▶ [What to work on]: Please set down every entry again exactly as it stands, without the pictures.

▶ [Task material]:
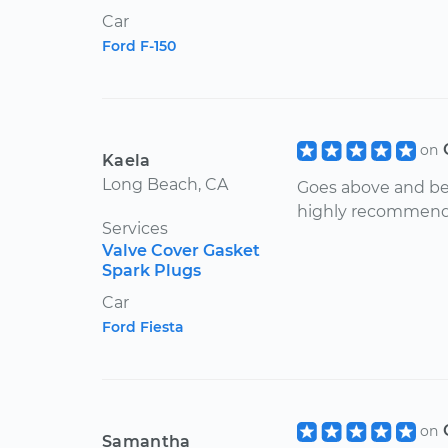
Car
Ford F-150
on
Kaela
Long Beach, CA
Goes above and be
highly recommend
Services
Valve Cover Gasket
Spark Plugs
Car
Ford Fiesta
on
Samantha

▶ [Answer space]:
Car
Ford F-150
on
Kaela
Long Beach, CA
Goes above and be
highly recommend
Services
Valve Cover Gasket
Spark Plugs
Car
Ford Fiesta
on
Samantha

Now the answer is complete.